** Available data follows **
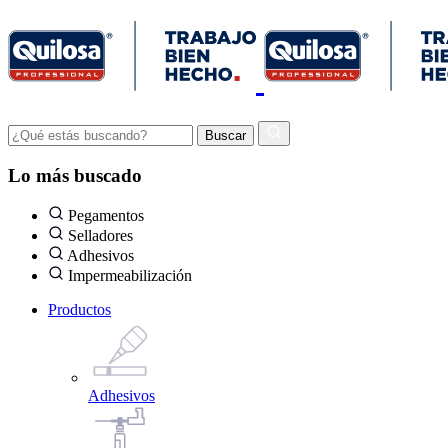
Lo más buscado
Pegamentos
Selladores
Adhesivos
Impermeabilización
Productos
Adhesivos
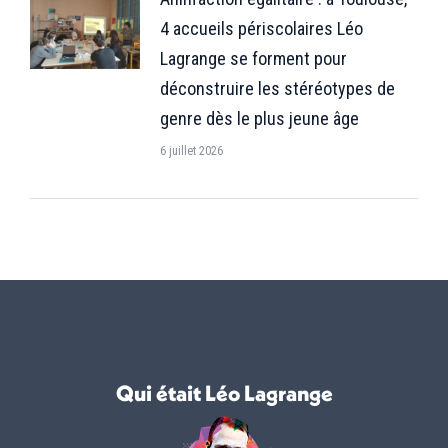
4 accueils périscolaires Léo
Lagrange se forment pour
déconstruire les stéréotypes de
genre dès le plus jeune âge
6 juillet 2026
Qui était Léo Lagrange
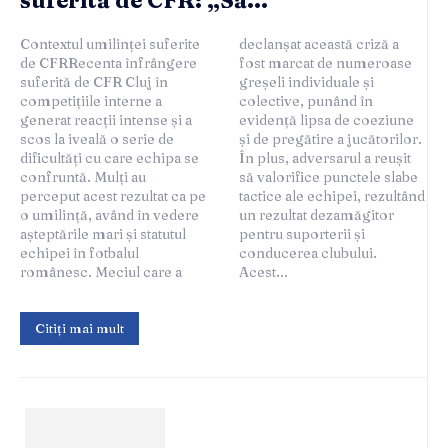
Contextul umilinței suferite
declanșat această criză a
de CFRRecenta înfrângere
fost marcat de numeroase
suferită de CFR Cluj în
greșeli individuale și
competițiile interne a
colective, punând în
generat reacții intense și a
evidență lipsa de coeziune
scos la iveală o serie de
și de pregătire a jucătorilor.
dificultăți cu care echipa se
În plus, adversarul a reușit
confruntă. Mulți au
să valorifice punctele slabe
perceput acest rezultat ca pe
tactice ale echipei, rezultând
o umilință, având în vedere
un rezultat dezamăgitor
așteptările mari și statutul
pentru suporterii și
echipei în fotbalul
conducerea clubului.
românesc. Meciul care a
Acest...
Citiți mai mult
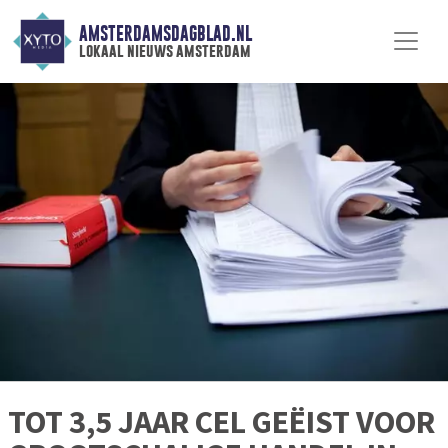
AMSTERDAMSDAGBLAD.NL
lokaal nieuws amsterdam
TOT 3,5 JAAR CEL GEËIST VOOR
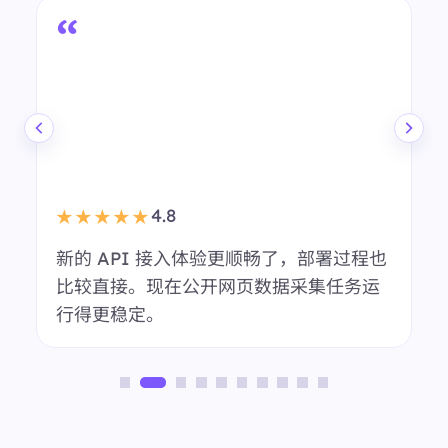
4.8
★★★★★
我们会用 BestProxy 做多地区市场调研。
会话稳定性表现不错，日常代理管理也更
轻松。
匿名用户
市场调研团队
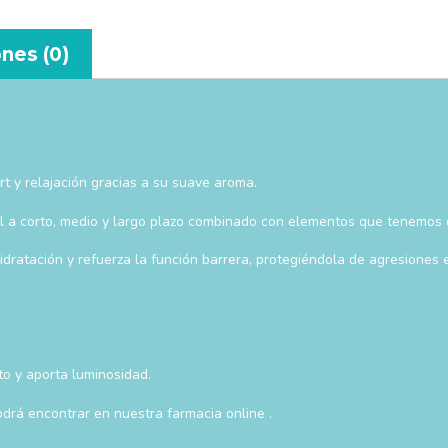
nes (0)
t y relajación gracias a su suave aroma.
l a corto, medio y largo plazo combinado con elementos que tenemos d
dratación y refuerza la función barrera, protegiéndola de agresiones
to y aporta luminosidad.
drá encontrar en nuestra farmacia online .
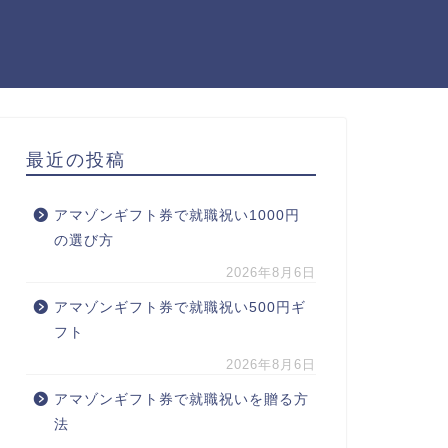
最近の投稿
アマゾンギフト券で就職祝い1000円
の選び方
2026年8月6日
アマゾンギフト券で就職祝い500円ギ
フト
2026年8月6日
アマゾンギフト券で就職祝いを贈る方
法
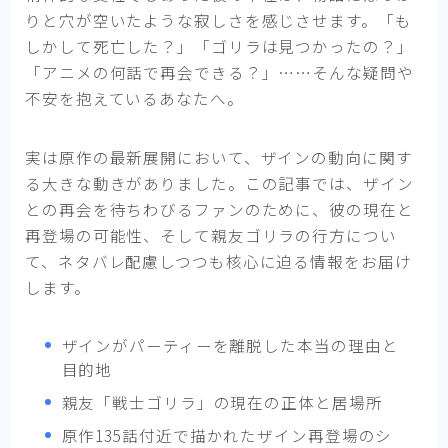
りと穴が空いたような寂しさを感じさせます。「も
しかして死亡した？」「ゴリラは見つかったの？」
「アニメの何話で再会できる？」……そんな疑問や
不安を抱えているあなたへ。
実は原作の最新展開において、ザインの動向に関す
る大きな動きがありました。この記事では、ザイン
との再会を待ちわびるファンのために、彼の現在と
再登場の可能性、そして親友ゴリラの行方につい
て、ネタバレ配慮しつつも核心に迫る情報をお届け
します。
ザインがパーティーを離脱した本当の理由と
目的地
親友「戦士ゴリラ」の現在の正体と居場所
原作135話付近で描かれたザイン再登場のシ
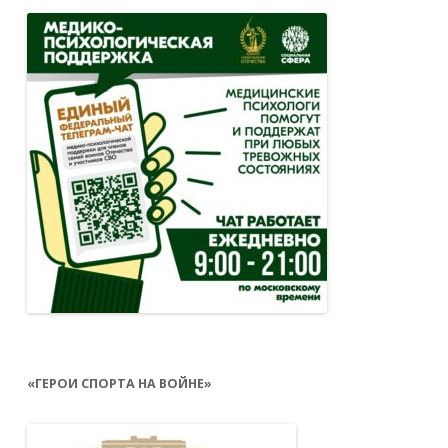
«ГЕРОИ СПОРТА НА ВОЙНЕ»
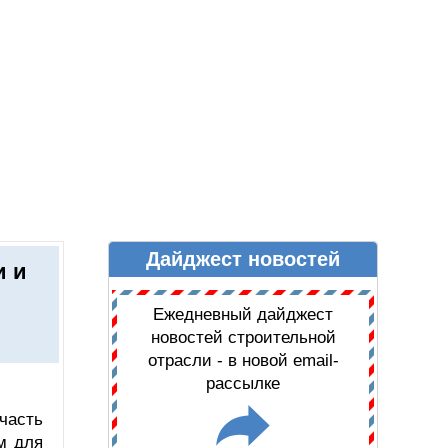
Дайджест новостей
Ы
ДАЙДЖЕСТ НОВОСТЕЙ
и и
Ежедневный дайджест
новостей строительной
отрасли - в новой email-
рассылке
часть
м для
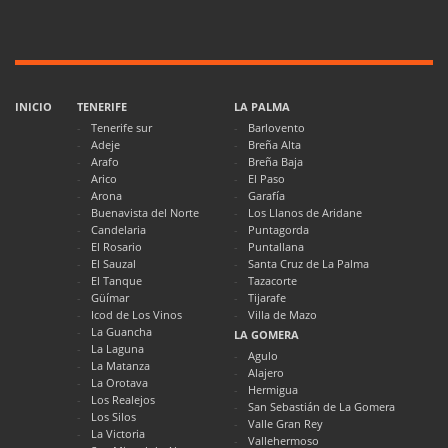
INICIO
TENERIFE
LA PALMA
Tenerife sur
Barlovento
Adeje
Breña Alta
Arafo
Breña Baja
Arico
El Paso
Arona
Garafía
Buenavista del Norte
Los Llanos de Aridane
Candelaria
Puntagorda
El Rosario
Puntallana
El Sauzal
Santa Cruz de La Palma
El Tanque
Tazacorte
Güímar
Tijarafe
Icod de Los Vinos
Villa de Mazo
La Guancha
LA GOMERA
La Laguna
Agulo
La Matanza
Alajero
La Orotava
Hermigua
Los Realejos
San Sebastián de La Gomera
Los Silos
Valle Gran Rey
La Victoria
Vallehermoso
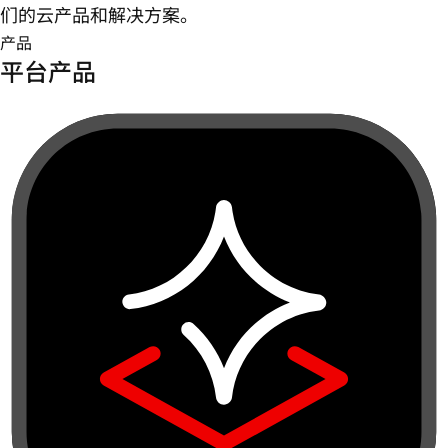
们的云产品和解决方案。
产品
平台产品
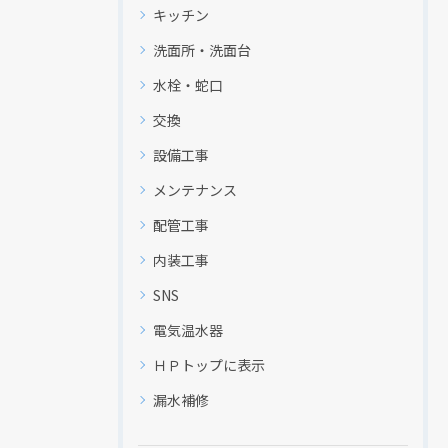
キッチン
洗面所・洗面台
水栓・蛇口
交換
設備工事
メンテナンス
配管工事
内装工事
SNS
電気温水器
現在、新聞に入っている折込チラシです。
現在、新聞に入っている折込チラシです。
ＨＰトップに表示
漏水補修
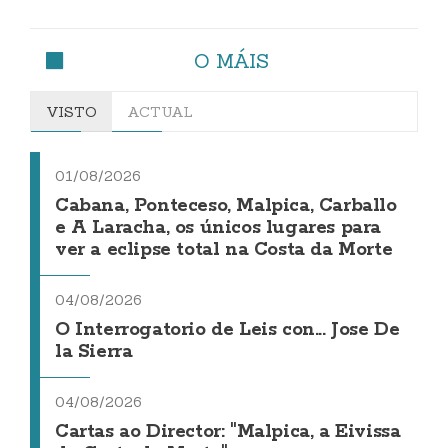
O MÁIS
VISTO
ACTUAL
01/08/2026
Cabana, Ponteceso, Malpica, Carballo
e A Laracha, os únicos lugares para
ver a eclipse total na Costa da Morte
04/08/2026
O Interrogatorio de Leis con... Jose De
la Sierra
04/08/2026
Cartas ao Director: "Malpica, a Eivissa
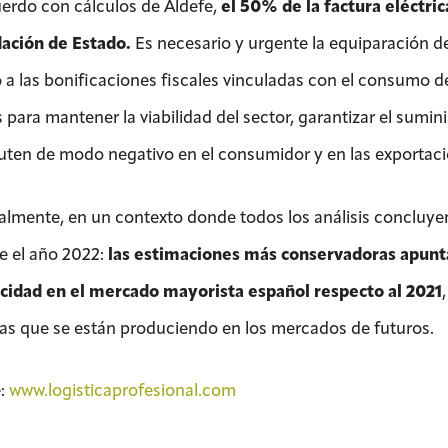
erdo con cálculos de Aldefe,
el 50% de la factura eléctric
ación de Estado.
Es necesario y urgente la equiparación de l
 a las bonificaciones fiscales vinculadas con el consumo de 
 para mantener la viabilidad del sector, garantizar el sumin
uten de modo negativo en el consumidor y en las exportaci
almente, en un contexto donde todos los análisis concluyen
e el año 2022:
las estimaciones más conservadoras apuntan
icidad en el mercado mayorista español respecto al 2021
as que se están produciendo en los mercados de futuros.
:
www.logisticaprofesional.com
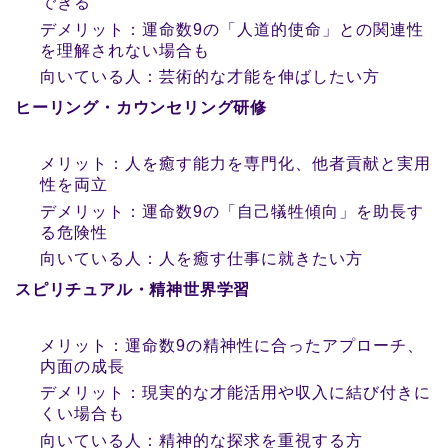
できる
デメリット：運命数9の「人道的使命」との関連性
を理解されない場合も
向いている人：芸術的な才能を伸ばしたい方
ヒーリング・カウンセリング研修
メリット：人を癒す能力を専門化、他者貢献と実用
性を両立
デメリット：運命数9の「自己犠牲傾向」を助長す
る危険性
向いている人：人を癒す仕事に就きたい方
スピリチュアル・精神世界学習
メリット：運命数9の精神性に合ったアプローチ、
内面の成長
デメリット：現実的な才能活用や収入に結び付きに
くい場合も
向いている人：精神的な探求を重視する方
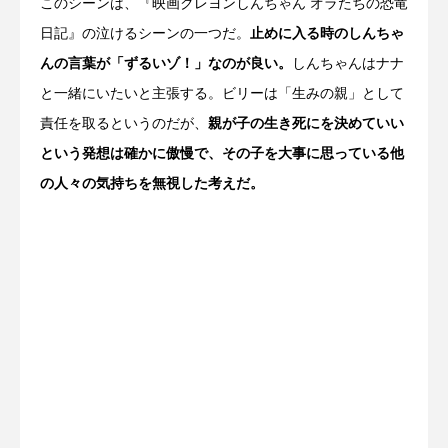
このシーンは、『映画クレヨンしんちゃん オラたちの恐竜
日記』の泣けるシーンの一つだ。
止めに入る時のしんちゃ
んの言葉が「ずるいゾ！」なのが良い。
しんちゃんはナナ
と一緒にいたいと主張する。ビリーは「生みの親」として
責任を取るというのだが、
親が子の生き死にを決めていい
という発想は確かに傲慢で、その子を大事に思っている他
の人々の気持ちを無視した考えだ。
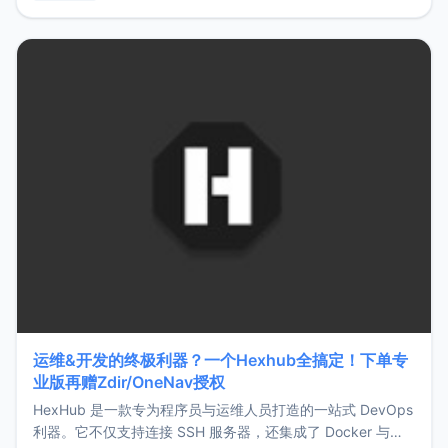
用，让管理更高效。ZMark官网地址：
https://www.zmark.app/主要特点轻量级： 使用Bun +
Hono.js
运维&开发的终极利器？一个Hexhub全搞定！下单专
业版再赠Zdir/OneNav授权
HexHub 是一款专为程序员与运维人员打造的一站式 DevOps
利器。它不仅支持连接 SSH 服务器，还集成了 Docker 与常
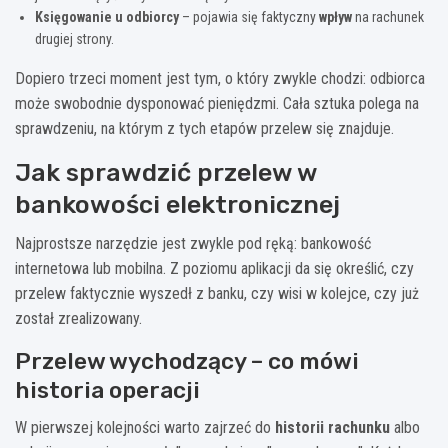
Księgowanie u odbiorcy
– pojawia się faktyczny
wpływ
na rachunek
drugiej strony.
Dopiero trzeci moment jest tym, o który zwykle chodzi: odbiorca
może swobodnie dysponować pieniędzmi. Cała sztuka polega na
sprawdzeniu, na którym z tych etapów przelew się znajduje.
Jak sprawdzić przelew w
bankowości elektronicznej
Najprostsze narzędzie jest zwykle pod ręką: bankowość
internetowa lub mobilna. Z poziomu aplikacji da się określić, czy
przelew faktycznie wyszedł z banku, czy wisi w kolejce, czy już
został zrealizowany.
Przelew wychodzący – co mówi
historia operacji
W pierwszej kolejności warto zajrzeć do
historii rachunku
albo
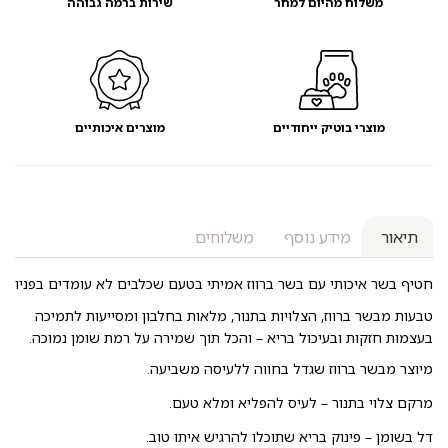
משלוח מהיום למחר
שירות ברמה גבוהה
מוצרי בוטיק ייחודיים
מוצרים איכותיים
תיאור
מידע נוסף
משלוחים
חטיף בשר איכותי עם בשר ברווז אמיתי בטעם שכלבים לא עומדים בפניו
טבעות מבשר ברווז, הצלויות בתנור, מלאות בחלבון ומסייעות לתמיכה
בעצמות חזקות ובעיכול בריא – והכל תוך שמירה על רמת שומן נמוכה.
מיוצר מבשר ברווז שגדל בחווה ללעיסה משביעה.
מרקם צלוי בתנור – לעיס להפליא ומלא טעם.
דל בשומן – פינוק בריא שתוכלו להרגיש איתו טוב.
** End of Available data **
● **Try it**: Set down all entries above again, exactly, without images.

● **Reply to the task**:
Lo más buscado
Pegamentos
Selladores
Adhesivos
Impermeabilización
Productos
Adhesivos
4 accueils périscolaires Léo
Lagrange se forment pour
déconstruire les stéréotypes de
genre dès le plus jeune âge
6 juillet 2026
Qui était Léo Lagrange
Contextul umilinței suferite
declanșat această criză a
de CFRRecenta înfrângere
fost marcat de numeroase
suferită de CFR Cluj în
greșeli individuale și
competițiile interne a
colective, punând în
generat reacții intense și a
evidență lipsa de coeziune
scos la iveală o serie de
și de pregătire a jucătorilor.
dificultăți cu care echipa se
În plus, adversarul a reușit
confruntă. Mulți au
să valorifice punctele slabe
perceput acest rezultat ca pe
tactice ale echipei, rezultând
o umilință, având în vedere
un rezultat dezamăgitor
așteptările mari și statutul
pentru suporterii și
echipei în fotbalul
conducerea clubului.
românesc. Meciul care a
Acest...
Citiți mai mult
AMSTERDAMSDAGBLAD.NL
lokaal nieuws amsterdam
TOT 3,5 JAAR CEL GEËIST VOOR
4.8
★★★★★
我们会用 BestProxy 做多地区市场调研。
会话稳定性表现不错，日常代理管理也更
轻松。
匿名用户
市场调研团队
nes (0)
t y relajación gracias a su suave aroma.
l a corto, medio y largo plazo combinado con elementos que tenemos d
dratación y refuerza la función barrera, protegiéndola de agresiones
to y aporta luminosidad.
drá encontrar en nuestra farmacia online .
最近の投稿
アマゾンギフト券で就職祝い1000円
の選び方
2026年8月6日
アマゾンギフト券で就職祝い500円ギ
フト
2026年8月6日
アマゾンギフト券で就職祝いを贈る方
法
りと穴が空いたような寂しさを感じさせます。「も
しかして死亡した？」「ゴリラは見つかったの？」
「アニメの何話で再会できる？」……そんな疑問や
不安を抱えているあなたへ。
実は原作の最新展開において、ザインの動向に関す
る大きな動きがありました。この記事では、ザイン
との再会を待ちわびるファンのために、彼の現在と
再登場の可能性、そして親友ゴリラの行方につい
て、ネタバレ配慮しつつも核心に迫る情報をお届け
します。
ザインがパーティーを離脱した本当の理由と
目的地
親友「戦士ゴリラ」の現在の正体と居場所
原作135話付近で描かれたザイン再登場のシ
«ГЕРОИ СПОРТА НА ВОЙНЕ»
Дайджест новостей
Ы
ДАЙДЖЕСТ НОВОСТЕЙ
и и
Ежедневный дайджест
новостей строительной
отрасли - в новой email-
рассылке
часть
м для
INICIO
TENERIFE
LA PALMA
Tenerife sur
Barlovento
Adeje
Breña Alta
Arafo
Breña Baja
Arico
El Paso
Arona
Garafía
Buenavista del Norte
Los Llanos de Aridane
Candelaria
Puntagorda
El Rosario
Puntallana
El Sauzal
Santa Cruz de La Palma
El Tanque
Tazacorte
Güímar
Tijarafe
Icod de Los Vinos
Villa de Mazo
La Guancha
LA GOMERA
La Laguna
Agulo
La Matanza
Alajero
La Orotava
Hermigua
Los Realejos
San Sebastián de La Gomera
Los Silos
Valle Gran Rey
La Victoria
Vallehermoso
们的云产品和解决方案。
产品
平台产品
キッチン
洗面所・洗面台
水栓・蛇口
交換
設備工事
メンテナンス
配管工事
内装工事
SNS
電気温水器
現在、新聞に入っている折込チラシです。
現在、新聞に入っている折込チラシです。
ＨＰトップに表示
漏水補修
O MÁIS
VISTO
ACTUAL
01/08/2026
Cabana, Ponteceso, Malpica, Carballo
e A Laracha, os únicos lugares para
ver a eclipse total na Costa da Morte
04/08/2026
O Interrogatorio de Leis con... Jose De
la Sierra
04/08/2026
Cartas ao Director: "Malpica, a Eivissa
erdo con cálculos de Aldefe,
el 50% de la factura eléctric
ación de Estado.
Es necesario y urgente la equiparación de l
 a las bonificaciones fiscales vinculadas con el consumo de 
 para mantener la viabilidad del sector, garantizar el sumin
uten de modo negativo en el consumidor y en las exportaci
almente, en un contexto donde todos los análisis concluyen
e el año 2022:
las estimaciones más conservadoras apuntan
icidad en el mercado mayorista español respecto al 2021
as que se están produciendo en los mercados de futuros.
:
www.logisticaprofesional.com
できる
デメリット：運命数9の「人道的使命」との関連性
を理解されない場合も
向いている人：芸術的な才能を伸ばしたい方
ヒーリング・カウンセリング研修
メリット：人を癒す能力を専門化、他者貢献と実用
性を両立
デメリット：運命数9の「自己犠牲傾向」を助長す
る危険性
向いている人：人を癒す仕事に就きたい方
スピリチュアル・精神世界学習
メリット：運命数9の精神性に合ったアプローチ、
内面の成長
デメリット：現実的な才能活用や収入に結び付きに
くい場合も
向いている人：精神的な探求を重視する方
このシーンは、『映画クレヨンしんちゃん オラたちの恐竜
日記』の泣けるシーンの一つだ。
止めに入る時のしんちゃ
んの言葉が「ずるいゾ！」なのが良い。
しんちゃんはナナ
と一緒にいたいと主張する。ビリーは「生みの親」として
責任を取るというのだが、
親が子の生き死にを決めていい
という発想は確かに傲慢で、その子を大事に思っている他
の人々の気持ちを無視した考えだ。
用，让管理更高效。ZMark官网地址：
https://www.zmark.app/主要特点轻量级： 使用Bun +
Hono.js
运维&开发的终极利器？一个Hexhub全搞定！下单专
业版再赠Zdir/OneNav授权
HexHub 是一款专为程序员与运维人员打造的一站式 DevOps
利器。它不仅支持连接 SSH 服务器，还集成了 Docker 与常
Księgowanie u odbiorcy
– pojawia się faktyczny
wpływ
na rachunek
drugiej strony.
Dopiero trzeci moment jest tym, o który zwykle chodzi: odbiorca
może swobodnie dysponować pieniędzmi. Cała sztuka polega na
sprawdzeniu, na którym z tych etapów przelew się znajduje.
Jak sprawdzić przelew w
bankowości elektronicznej
Najprostsze narzędzie jest zwykle pod ręką: bankowość
internetowa lub mobilna. Z poziomu aplikacji da się określić, czy
przelew faktycznie wyszedł z banku, czy wisi w kolejce, czy już
został zrealizowany.
Przelew wychodzący – co mówi
historia operacji
W pierwszej kolejności warto zajrzeć do
historii rachunku
albo
משלוח מהיום למחר
שירות ברמה גבוהה
מוצרי בוטיק ייחודיים
מוצרים איכותיים
תיאור
מידע נוסף
משלוחים
חטיף בשר איכותי עם בשר ברווז אמיתי בטעם שכלבים לא עומדים בפניו
טבעות מבשר ברווז, הצלויות בתנור, מלאות בחלבון ומסייעות לתמיכה
בעצמות חזקות ובעיכול בריא – והכל תוך שמירה על רמת שומן נמוכה.
מיוצר מבשר ברווז שגדל בחווה ללעיסה משביעה.
מרקם צלוי בתנור – לעיס להפליא ומלא טעם.
דל בשומן – פינוק בריא שתוכלו להרגיש איתו טוב.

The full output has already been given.